Marijuana is the most abused drug across the world and is known to severely impair skills needed for safe driving. Identifying drivers under the influence of marijuana is important for ensuring public safety, and there is an urgent need for a device, similar to the alcohol breath analyzer, that can be used by law enforcement officers to accurately and non-invasively quantify THC levels in roadside scenarios. This project focuses on developing an aptamer-modified paper electrochemical device that can be used by law enforcement officers to easily quantify THC levels in the oral fluid of drivers. The planned device should require only ~10-20 microliters of sample and provide results in a digital readout within seconds.
Footwear evidence, like shoe prints and impressions left at crime scenes, is used less frequently in the United States than in other countries. One factor limiting the use of this evidence in criminal investigations is the lack of reference data on the footwear make and model and outsole patterns currently circulating in the U.S. This project proposes to develop a mobile app for capturing footwear images and tagging them with metadata. The researchers will then initiate a crowdsourcing campaign to engage the public in collecting a footwear reference dataset. Finally, they plan to evaluate and make recommendations on the applicability of this citizen science model to other forensic science disciplines.
The interpretation of fire damage for investigation of possible arson is largely a qualitative, subjective process performed by human investigators. Experimental research under controlled conditions can help investigators understand the relationship between fire conditions and the resulting damage patterns, but most prior research has been done on unfinished drywall without regard to painting or finishing.
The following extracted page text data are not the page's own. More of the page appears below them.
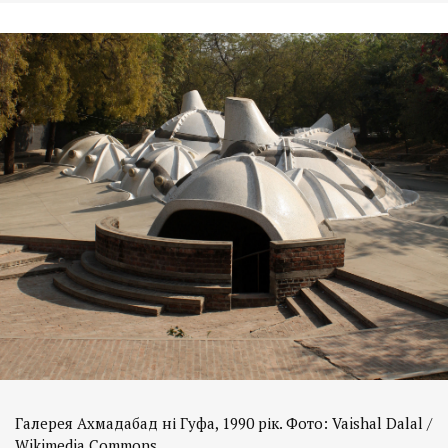
Галерея Ахмадабад ні Гуфа, 1990 рік. Фото: Vaishal Dalal /
Wikimedia Commons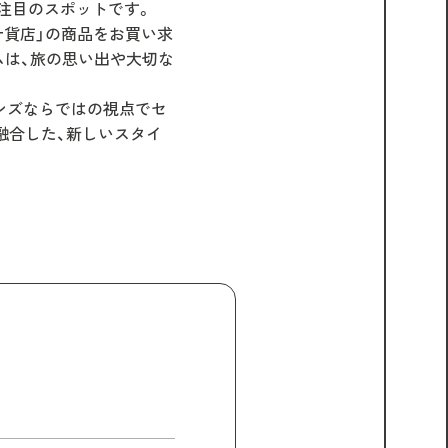
注目のスポットです。
十貨店」の商品をお買い求
ムは、旅の思い出や大切な
ンズならではの視点でセ
融合した、新しいスタイ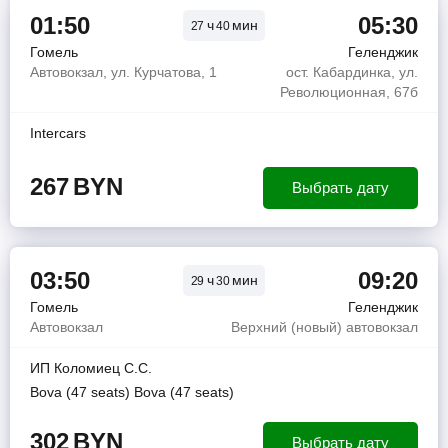
01:50
05:30
ч
мин
27
40
Гомель
Геленджик
Автовокзал, ул. Курчатова, 1
ост. Кабардинка, ул.
Революционная, 67б
Intercars
267
BYN
Выбрать дату
03:50
09:20
ч
мин
29
30
Гомель
Геленджик
Автовокзал
Верхний (новый) автовокзал
ИП Коломиец С.С.
Bova (47 seats) Bova (47 seats)
302
BYN
Выбрать дату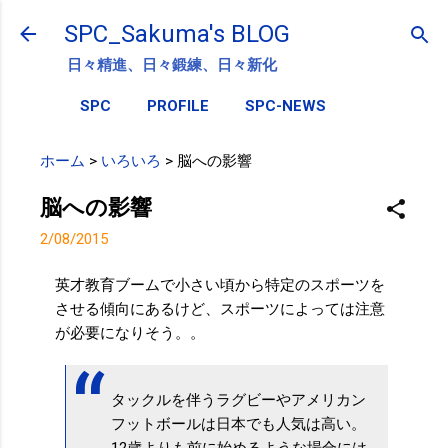
スキップしてメイン コンテンツに移動
SPC_Sakuma's BLOG
日々精進、日々鍛練、日々新化
SPC
PROFILE
SPC-NEWS
ホーム
>
いろいろ
>
脳への影響
脳への影響
2/08/2015
英才教育ブームで小さい頃から特定のスポーツを
させる傾向にあるけど、スポーツによっては注意
が必要になりそう。。
タックルを伴うラグビーやアメリカン
フットボールは日本でも人気は高い。
12歳よりも前に始めるような場合には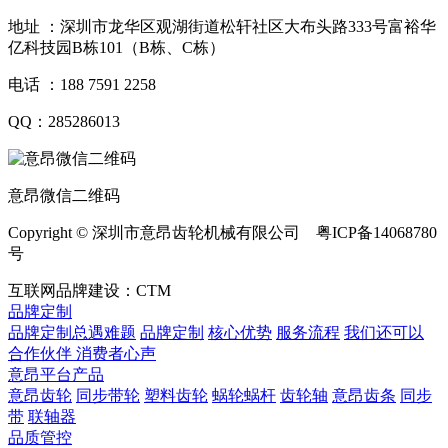
地址 ：深圳市龙华区观湖街道松轩社区大布头路333号富裕华
亿科技园B栋101（B栋、C栋）
电话 ：188 7591 2258
QQ：285286013
意昂微信二维码
Copyright © 深圳市意昂齿轮机械有限公司 粤ICP备14068780
号
互联网品牌建设：CTM
品牌定制
品牌定制总遇难题
品牌定制
核心优势
服务流程
我们还可以
合作伙伴
​ 消费者心声
意昂平台产品
意昂齿轮
同步带轮
塑料齿轮
蜗轮蜗杆
齿轮轴
意昂齿条
同步
带
联轴器
品质管控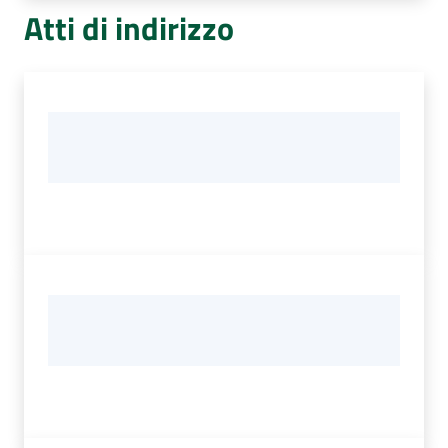
Atti di indirizzo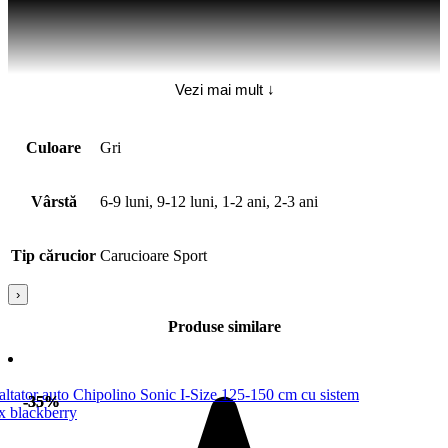
Vezi mai mult ↓
Culoare
Gri
Vârstă
6-9 luni, 9-12 luni, 1-2 ani, 2-3 ani
Tip cărucior
Carucioare Sport
›
Produse similare
-35%
-35%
This project will systematically examine the influence of a variety of common finishes and paints on the patterns resulting from fire damage. The researchers will then apply computer vision and machine learning methods to the data to build objective classification tools for use by fire investigators.
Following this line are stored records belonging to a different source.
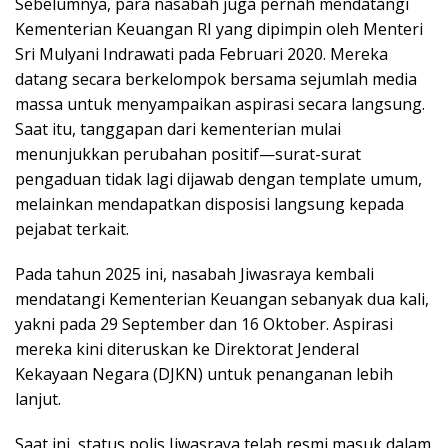
Sebelumnya, para nasabah juga pernah mendatangi
Kementerian Keuangan RI yang dipimpin oleh Menteri
Sri Mulyani Indrawati pada Februari 2020. Mereka
datang secara berkelompok bersama sejumlah media
massa untuk menyampaikan aspirasi secara langsung.
Saat itu, tanggapan dari kementerian mulai
menunjukkan perubahan positif—surat-surat
pengaduan tidak lagi dijawab dengan template umum,
melainkan mendapatkan disposisi langsung kepada
pejabat terkait.
Pada tahun 2025 ini, nasabah Jiwasraya kembali
mendatangi Kementerian Keuangan sebanyak dua kali,
yakni pada 29 September dan 16 Oktober. Aspirasi
mereka kini diteruskan ke Direktorat Jenderal
Kekayaan Negara (DJKN) untuk penanganan lebih
lanjut.
Saat ini, status polis Jiwasraya telah resmi masuk dalam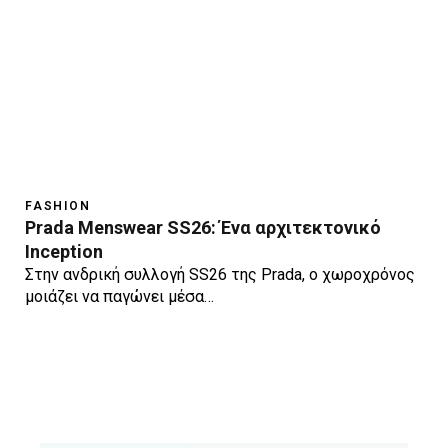
FASHION
Prada Menswear SS26: Ένα αρχιτεκτονικό
Inception
Στην ανδρική συλλογή SS26 της Prada, ο χωροχρόνος
μοιάζει να παγώνει μέσα…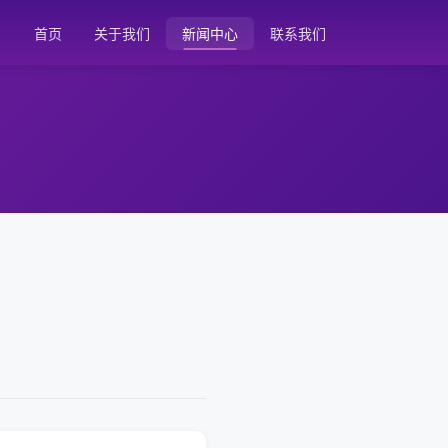
首页
关于我们
新闻中心
联系我们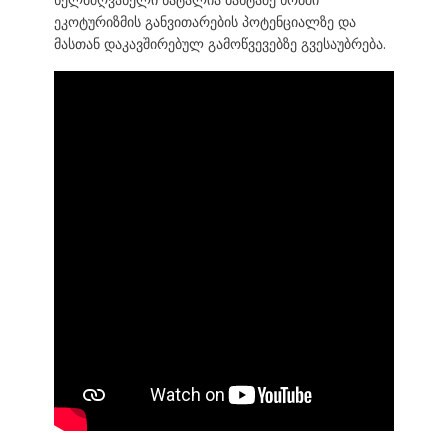
ეკოტურიზმის განვითარების პოტენციალზე და
მასთან დაკავშირებულ გამოწვევებზე გვესაუბრება.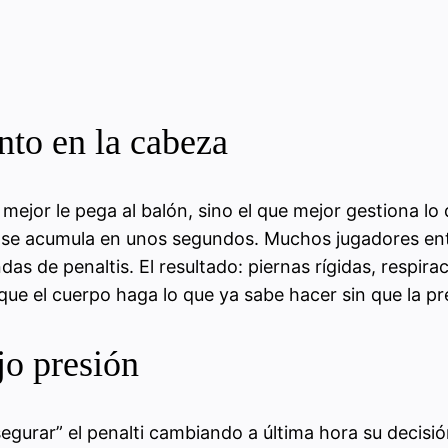
nto en la cabeza
mejor le pega al balón, sino el que mejor gestiona lo
do se acumula en unos segundos. Muchos jugadores en
as de penaltis. El resultado: piernas rígidas, respira
que el cuerpo haga lo que ya sabe hacer sin que la pr
jo presión
segurar” el penalti cambiando a última hora su decisi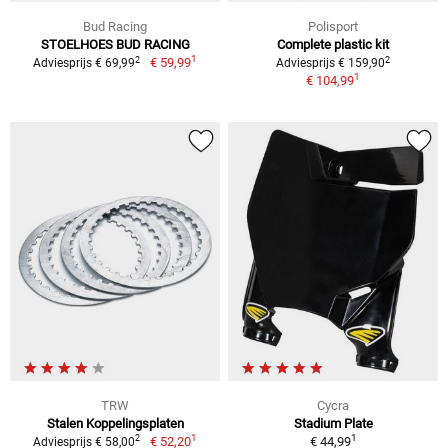
Bud Racing
Polisport
STOELHOES BUD RACING
Complete plastic kit
1
2
2
€ 59,99
Adviesprijs € 69,99
Adviesprijs € 159,90
1
€ 104,99
TRW
Cycra
Stalen Koppelingsplaten
Stadium Plate
1
1
2
€ 52,20
€ 44,99
Adviesprijs € 58,00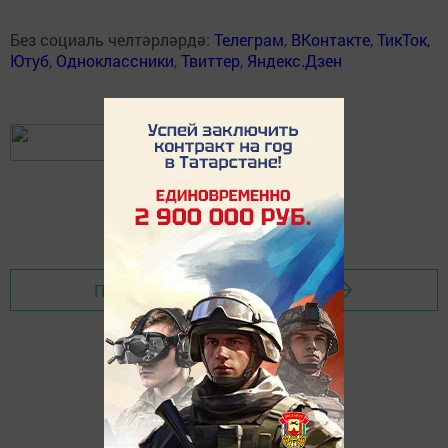
Без социаль челтәрләрдә:
Телеграм
,
ВКонтакте
,
ТикТок
,
Ютуб
,
Одноклассники
,
Твиттер
,
Яндекс.Дзен
Перейти на страницу новости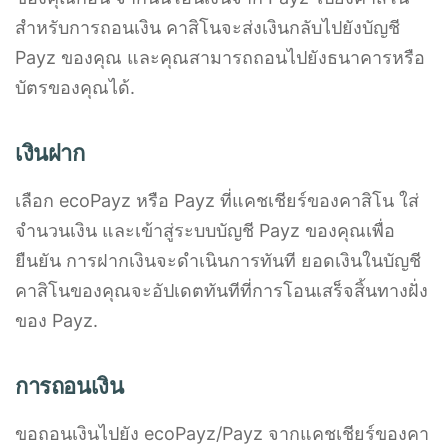
สำหรับการถอนเงิน คาสิโนจะส่งเงินกลับไปยังบัญชี
Payz ของคุณ และคุณสามารถถอนไปยังธนาคารหรือ
บัตรของคุณได้.
เงินฝาก
เลือก ecoPayz หรือ Payz ที่แคชเชียร์ของคาสิโน ใส่
จำนวนเงิน และเข้าสู่ระบบบัญชี Payz ของคุณเพื่อ
ยืนยัน การฝากเงินจะดำเนินการทันที ยอดเงินในบัญชี
คาสิโนของคุณจะอัปเดตทันทีที่การโอนเสร็จสิ้นทางฝั่ง
ของ Payz.
การถอนเงิน
ขอถอนเงินไปยัง ecoPayz/Payz จากแคชเชียร์ของคา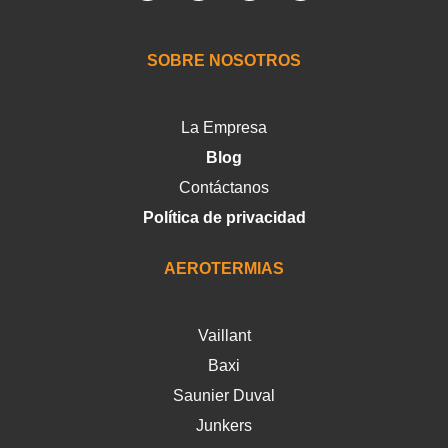
SOBRE NOSOTROS
La Empresa
Blog
Contáctanos
Política de privacidad
AEROTERMIAS
Vaillant
Baxi
Saunier Duval
Junkers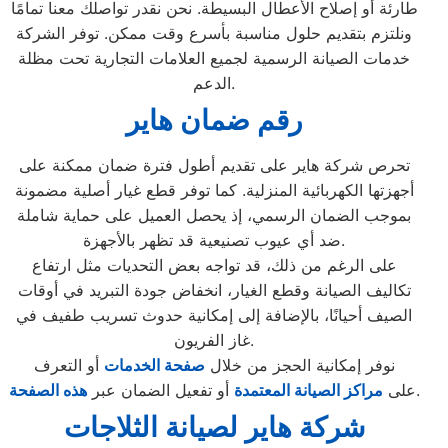
طارئة أو إصلاح الأعطال البسيطة. نحن نقدر تواصلك معنا تمامًا
ونلتزم بتقديم حلول مناسبة بأسرع وقت ممكن. توفر الشركة
خدمات الصيانة الرسمية لجميع العلامات التجارية تحت مظلة
الدعم.
رقم ضمان هاير
تحرص شركة هاير على تقديم أطول فترة ضمان ممكنة على
أجهزتها الكهربائية المنزلية. كما توفر قطع غيار أصلية مضمونة
بموجب الضمان الرسمي، إذ يحصل العميل على حماية شاملة
ضد أي عيوب تصنيعية قد تظهر بالأجهزة.
على الرغم من ذلك، قد تواجه بعض التحديات مثل ارتفاع
تكاليف الصيانة وقطع الغيار، انخفاض جودة التبريد في أوقات
الصيف أحيانًا، بالإضافة إلى إمكانية حدوث تسريب طفيف في
غاز الفريون.
نوفر إمكانية الحجز من خلال
صفحة الخدمات
أو التعرف
.
على
مراكز الصيانة المعتمدة
أو تفعيل الضمان عبر
هذه الصفحة
شركة هاير لصيانة الثلاجات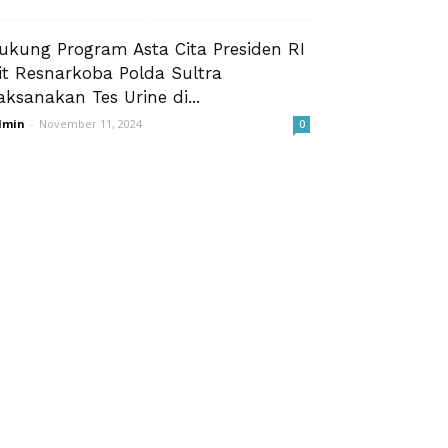
ukung Program Asta Cita Presiden RI
it Resnarkoba Polda Sultra
aksanakan Tes Urine di...
dmin
-
November 11, 2024
0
Estimating biological profiles (i.e., sex, population affinity, age, and stature) from skeletal remains is an essential task of forensic anthropology and helps in matching skeletal remains of an unknown individual to a reported missing person. The overall objective of this project is to develop deep learning models to estimate the skeletal characteristics of like groups of people (the population affinity) using craniometric data. The researchers will implement their models into a web service for use in population affinity estimation.
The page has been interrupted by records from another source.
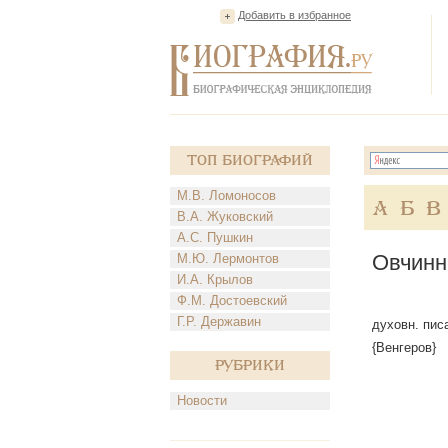
Добавить в избранное
Топ Биографий
М.В. Ломоносов
А
Б
В
В.А. Жуковский
А.С. Пушкин
Овчинн
М.Ю. Лермонтов
И.А. Крылов
Ф.М. Достоевский
Г.Р. Державин
духовн. пис
{Венгеров}
Рубрики
Новости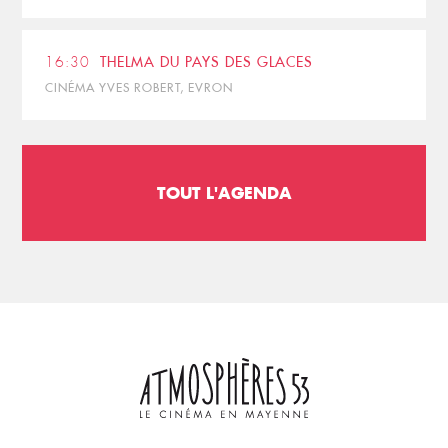
16:30
THELMA DU PAYS DES GLACES
CINÉMA YVES ROBERT, EVRON
TOUT L'AGENDA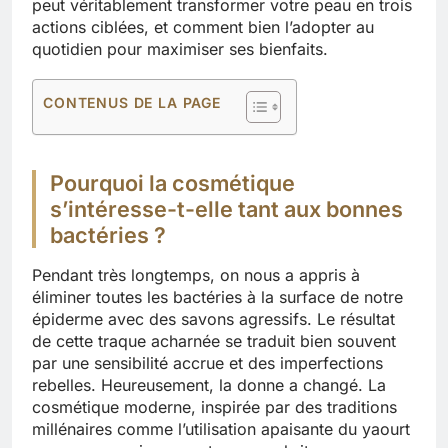
peut véritablement transformer votre peau en trois
actions ciblées, et comment bien l’adopter au
quotidien pour maximiser ses bienfaits.
CONTENUS DE LA PAGE
Pourquoi la cosmétique
s’intéresse-t-elle tant aux bonnes
bactéries ?
Pendant très longtemps, on nous a appris à
éliminer toutes les bactéries à la surface de notre
épiderme avec des savons agressifs. Le résultat
de cette traque acharnée se traduit bien souvent
par une sensibilité accrue et des imperfections
rebelles. Heureusement, la donne a changé. La
cosmétique moderne, inspirée par des traditions
millénaires comme l’utilisation apaisante du yaourt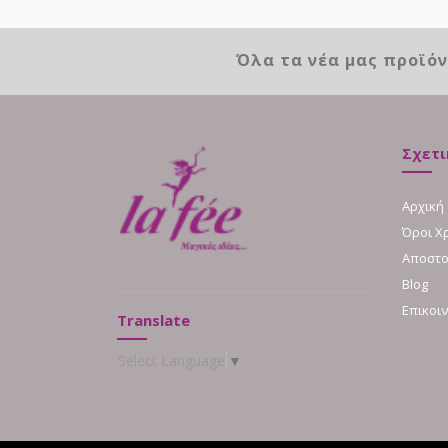
Όλα τα νέα μας προϊό
Σχετι
Αρχική
Όροι Χ
Αποστο
Blog
Επικοι
Translate
Select Language
▼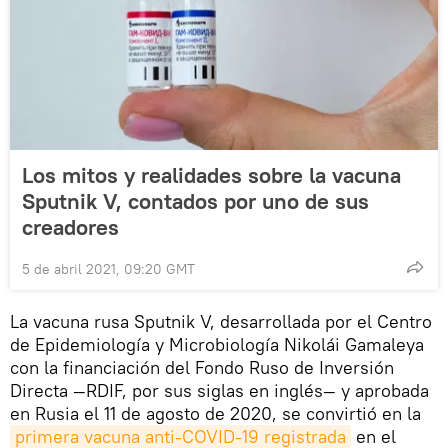
Los mitos y realidades sobre la vacuna
Sputnik V, contados por uno de sus
creadores
5 de abril 2021, 09:20 GMT
La vacuna rusa Sputnik V, desarrollada por el Centro
de Epidemiología y Microbiología Nikolái Gamaleya
con la financiación del Fondo Ruso de Inversión
Directa —RDIF, por sus siglas en inglés— y aprobada
en Rusia el 11 de agosto de 2020, se convirtió en la
primera vacuna anti-COVID-19 registrada
en el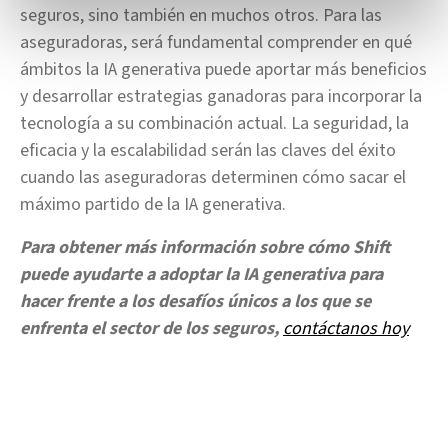
seguros, sino también en muchos otros. Para las
aseguradoras, será fundamental comprender en qué
ámbitos la IA generativa puede aportar más beneficios
y desarrollar estrategias ganadoras para incorporar la
tecnología a su combinación actual. La seguridad, la
eficacia y la escalabilidad serán las claves del éxito
cuando las aseguradoras determinen cómo sacar el
máximo partido de la IA generativa.
Para obtener más información sobre cómo Shift
puede ayudarte a adoptar la IA generativa para
hacer frente a los desafíos únicos a los que se
enfrenta el sector de los seguros,
contáctanos hoy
Through prior NIJ funding over the last decade, the research team at Colorado State University has demonstrated the power of microbiome-based estimates of postmortem interval with a mouse model system, and then translated those estimates to human cadavers utilizing multiple U.S. anthropological research facilities. The previous research resulted in a postmortem microbiome database. Under the current project, the researchers aim to: 1) expand the postmortem microbiome database by collecting samples from facilities in a climate type not yet represented in the database, and 2) validate the postmortem microbiome database with an independent test set.